Sentence Transformers embedders: support embedding quantization and truncation for Matryoshka embeddings

deepset-ai / haystack

:mag: LLM orchestration framework to build customizable, production-ready LLM applications. Connect components (models, vector DBs, file converters) to pipelines or agents that can interact with your data. With advanced retrieval methods, it's best suited for building RAG, question answering, semantic search or conversational agent chatbots.

https://haystack.deepset.ai

Apache License 2.0

16.58k stars 1.82k forks source link

Sentence Transformers embedders: support embedding quantization and truncation for Matryoshka embeddings #8040

Closed anakin87 closed 4 weeks ago

anakin87 commented 1 month ago

The Sentence Transformers library recently introduced new features that would be nice and low-effort to support.

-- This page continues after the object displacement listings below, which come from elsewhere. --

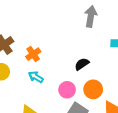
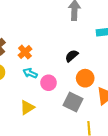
pink circle: (67, 90) -> (49, 83), moved

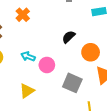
orange cross: (25, 52) -> (23, 15), moved
orange circle: (85, 78) -> (91, 52), moved

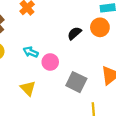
orange circle: (91, 52) -> (100, 27), moved
yellow triangle: (27, 91) -> (28, 88), turned -42

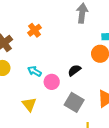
black semicircle: (74, 33) -> (74, 70), moved

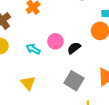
pink circle: (52, 82) -> (55, 41), moved

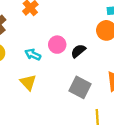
yellow triangle: (28, 83) -> (28, 82), moved

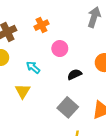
pink circle: (57, 45) -> (60, 49), moved

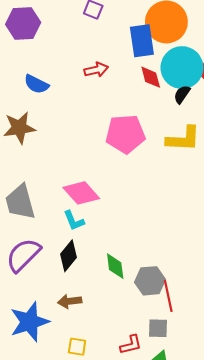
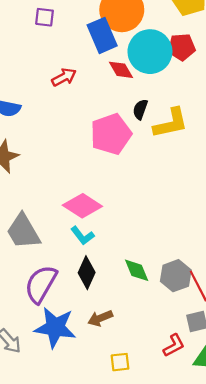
black semicircle: (182, 94) -> (140, 109), moved
blue star: (29, 322) -> (55, 327), moved, turned -30

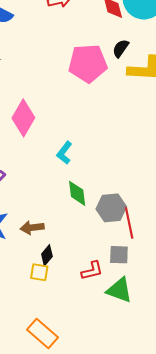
pink diamond: (82, 206) -> (23, 118), moved, turned 72
cyan L-shape: (83, 236) -> (64, 153), moved, turned 60
black diamond: (87, 273) -> (47, 255), moved, size x0.7

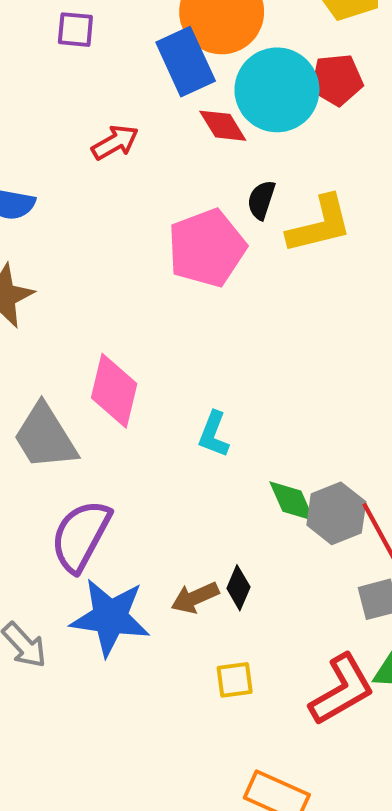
green diamond: (77, 193) -> (292, 501), moved
black diamond: (47, 255) -> (238, 588), moved
red L-shape: (92, 271) -> (342, 690), moved, size x1.6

Embedding quantization - via precision parameter during inference: https://www.sbert.net/docs/package_reference/sentence_transformer/SentenceTransformer.html#sentence_transformers.SentenceTransformer.encode
Truncate embeddings for models trained with Matryoshka Representation Learning - via truncate_dim init parameter: https://sbert.net/docs/package_reference/sentence_transformer/SentenceTransformer.html#id1

nickprock commented 1 month ago

Hi @anakin87 , can I work on this issue?

anakin87 commented 1 month ago

@nickprock That would be great.

I would split the work into 2 different PRs Feel free to discuss it here if anything is unclear (e.g. about embedding backend).

nickprock commented 1 month ago

Hi @anakin87 I'm starting with point 2. Would you rather have truncate_dim go into the Sentence transformers backend and be part of the backend_id? Or leave it out of the backend and just insert it as a parameter for the two embedders (text and document)?

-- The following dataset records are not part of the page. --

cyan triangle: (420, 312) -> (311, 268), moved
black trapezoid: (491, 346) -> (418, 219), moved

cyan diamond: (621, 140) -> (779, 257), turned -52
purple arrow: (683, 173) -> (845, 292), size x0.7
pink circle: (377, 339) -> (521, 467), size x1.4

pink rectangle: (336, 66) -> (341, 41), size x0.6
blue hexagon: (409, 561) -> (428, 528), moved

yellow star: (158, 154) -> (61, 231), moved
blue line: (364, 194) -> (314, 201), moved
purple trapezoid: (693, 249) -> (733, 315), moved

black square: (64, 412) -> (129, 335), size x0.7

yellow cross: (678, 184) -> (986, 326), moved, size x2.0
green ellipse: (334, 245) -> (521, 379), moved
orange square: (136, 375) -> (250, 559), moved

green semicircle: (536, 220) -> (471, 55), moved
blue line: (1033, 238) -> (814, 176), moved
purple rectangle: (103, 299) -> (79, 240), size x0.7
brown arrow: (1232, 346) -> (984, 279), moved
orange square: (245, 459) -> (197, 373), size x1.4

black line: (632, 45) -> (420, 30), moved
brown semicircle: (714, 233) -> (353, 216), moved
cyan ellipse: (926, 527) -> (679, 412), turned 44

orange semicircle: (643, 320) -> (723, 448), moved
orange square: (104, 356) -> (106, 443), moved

anakin87 commented 1 month ago

Since truncate_dim is part of the __init__ of the SentenceTransformerclass, I would put it in the __init__ of the components and also in the backend.

(@sjrl you may be interested in this conversation)

sjrl commented 1 month ago

If you’d also be willing to just expose all possible init parameters of the SentenceTransformers class that would also be great! I talk about this in this issue https://github.com/deepset-ai/haystack/issues/8055 where other init params would be helpful.

anakin87 commented 1 month ago

@sjrl in general, I agree with adding as many parameters as we find useful. But TBH, I would prefer to solve #8055 in another PR, since it seems to involve particular serialization aspects (e.g., with respect to torch_dtype in model_kwargs).

sjrl commented 1 month ago

@anakin87 we have the serialization figured out for model kwargs already in some components like the Transformers Ranker component so we could reuse that.